Filmmaker Eli Steele said Amazon has blocked a new film about the death of Michael Brown from appearing on its platform and he feels it’s simply because his story “is not the politically correct narrative.”
Brown’s 2014 death sparked massive demonstrations in Ferguson, Mo., and around the country, helping solidify the Black Lives Matter movement in the process.
Amazon told Steele, who directed “What Killed Michael Brown?”, via email that the film did not meet the tech giant’s “content quality expectations” and would not be eligible to appear on the service.
“We will not be accepting resubmission of this title and this decision may not be appealed,” Amazon’s email added.
Amazon did not immediately respond to a request for comment, FOX reported.
Eli’s father, the well-known conservative race scholar Shelby Steele, wrote and narrated the film.
Steele first assumed the email was a result of technical problems with the lengthy process of getting a film to appear on Amazon’s video platform.
“Never once did it occur to me that the film would be rejected for content,” Steele told FOX News. “It was shocking to me… if you watch the film, you hear voices from all over.”
He said Amazon allows other Brown-related films that are the “appropriate narrative,” compared to the one his father penned.
“Our side is not the politically correct narrative,” he said. “We speak the truth… we make no assumptions, no conspiracy, we don’t do any of that. It’s an intellectual film, it’s not a conspiracy film or anything that would warrant being blocked.”
A columnist for the Wall Street Journal essentially predicted Amazon’s response with an article titled, “Will Amazon Suppress the True Michael Brown Story?”
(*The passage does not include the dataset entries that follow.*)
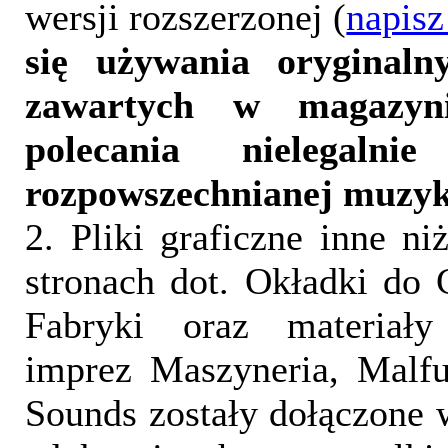
wersji rozszerzonej (
napisz
się używania oryginalny
zawartych w magazyn
polecania nielegalni
rozpowszechnianej muzyk
2. Pliki graficzne inne ni
stronach dot. Okładki do 
Fabryki oraz materiał
imprez Maszyneria, Malfu
Sounds zostały dołączone 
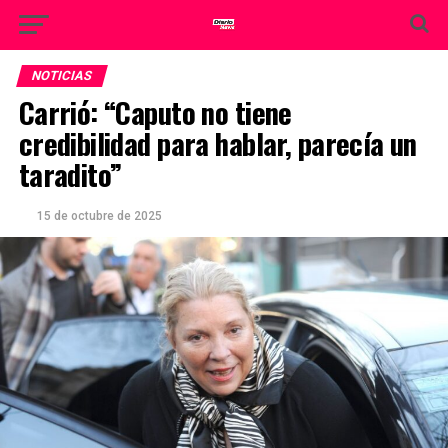
NOTICIAS
Carrió: “Caputo no tiene
credibilidad para hablar, parecía un
taradito”
15 de octubre de 2025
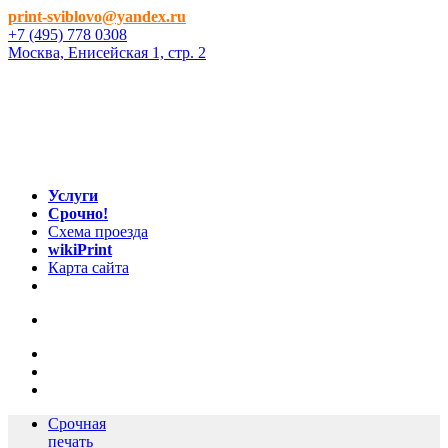
print-sviblovo@yandex.ru
+7 (495) 778 0308
Москва, Енисейская 1, стр. 2
Услуги
Срочно!
Схема проезда
wikiPrint
Карта сайта
Срочная
печать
Jason Riley wrote that the “fashionable explanation for what happened to Brown” was “so-called systemic racism.” However, Steele’s film didn’t fit the typical agenda of mainstream media when laying out the facts and telling the story.
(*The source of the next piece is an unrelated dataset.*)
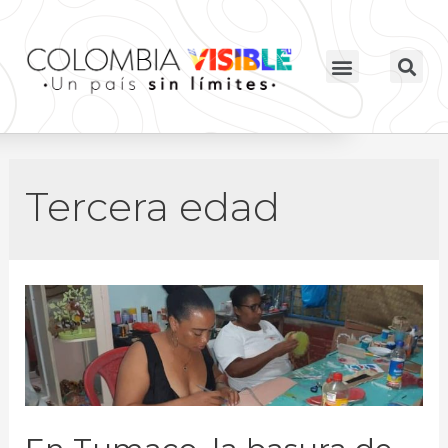
Tercera edad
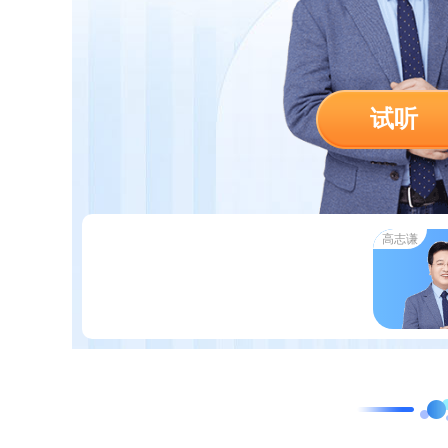
试听
高志谦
The younger Steele articulated his thoughts with an open letter published online.
“So, there you have it. Cancelled. Plain and simple. To confuse things further, there are other Ferguson related documentaries on the Amazon platform. ‘What Killed Michael Brown?’ would have offered a different perspective. As we made this film, including people from all different walks of life and perspectives, never once did we think that our film would be rejected. It is quite a startling thing to realize that you are on the wrong side of the line that determines what is acceptable in our culture or not,” Eli Steele wrote on the film’s website.
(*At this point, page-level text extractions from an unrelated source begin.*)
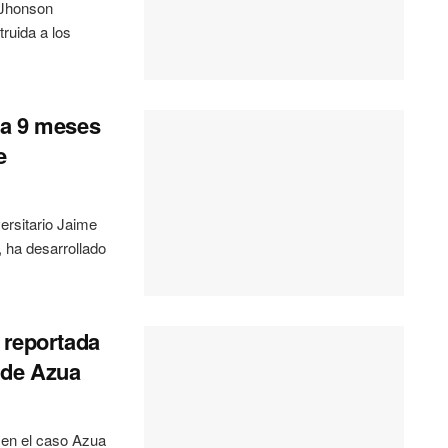
 Jhonson
ruida a los
 a 9 meses
e
ersitario Jaime
 ha desarrollado
 reportada
 de Azua
 en el caso Azua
“If they did cancel us because of our differing views, then that is truly sad, especially when black voices speaking truth to power have been repeatedly silenced in America when they do not fit the acceptable narrative,” he added. “What I’m most proud of in this film is the wide diversity of black voices that is raw and unfiltered. Amazon has silenced those voices.”
This isn’t the first fact-based work on Michael Brown and race relations snubbed by Amazon. Dr. Ron Martinelli authored a book, The Truth Behind Black Lives Matter Movement. It was pulled from Amazon after publication, Law Officer reported.
A federal investigation and a grand jury cleared Wilson of all charges months after Brown’s death in 2014. The narrative “Hands up, don’t shoot,” was FALSE.
Nevertheless, that didn’t stop a St. Louis County prosecutor from reexamining the case in 2020 following extreme political pressure in a year of race related chaos. Prosecuting attorney Wesley Bell said he would not be charging former officer Darren Wilson in the case.
Bell apologetically told reporters in July that his decision was “one of the most difficult things I’ve had to do.”
Meanwhile, one sentence from the new film about Brown’s demise is probably all Amazon needed to hear in order to snub the documentary.
“When truth becomes the lie, and the lie becomes truth,” said Shelby Steele during narration of the film. We seem to living in a day when truth is censored (or canceled) if it doesn’t meet politically correct requirements.
“What Killed Michael Brown?” is available on Vimeo and the film’s website.